Retrieve every line from the records in which the word "нервната" occurs.

[Supplied material Boundary: Start]

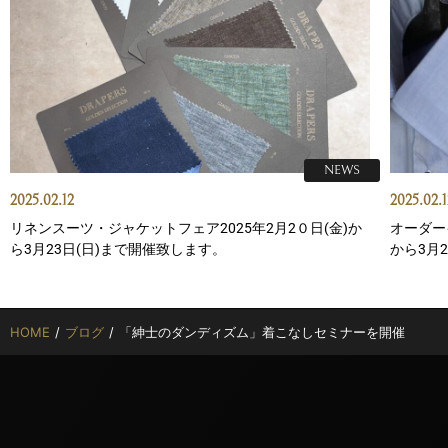
NEWS
2025.02.12
2025.02.1
リネンスーツ・ジャケットフェア2025年2月2０日(金)か
オーダー
ら3月23日(日)まで開催致します。
から3月
HOME
/
ブログ
/
「紳士のダンディズム」着こなしセミナーを開催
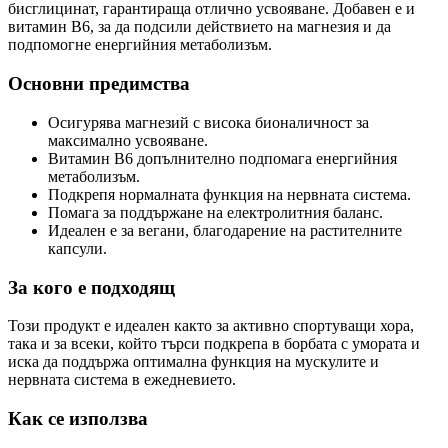
бисглицинат, гарантираща отлично усвояване. Добавен е и
витамин B6, за да подсили действието на магнезия и да
подпомогне енергийния метаболизъм.
Основни предимства
Осигурява магнезий с висока бионаличност за
максимално усвояване.
Витамин B6 допълнително подпомага енергийния
метаболизъм.
Подкрепя нормалната функция на нервната система.
Помага за поддържане на електролитния баланс.
Идеален е за вегани, благодарение на растителните
капсули.
За кого е подходящ
Този продукт е идеален както за активно спортуващи хора,
така и за всеки, който търси подкрепа в борбата с умората и
иска да поддържа оптимална функция на мускулите и
нервната система в ежедневието.
Как се използва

[Supplied material Boundary: End]

**Answer to the problem**
Подкрепя нормалната функция на нервната система.
нервната система в ежедневието.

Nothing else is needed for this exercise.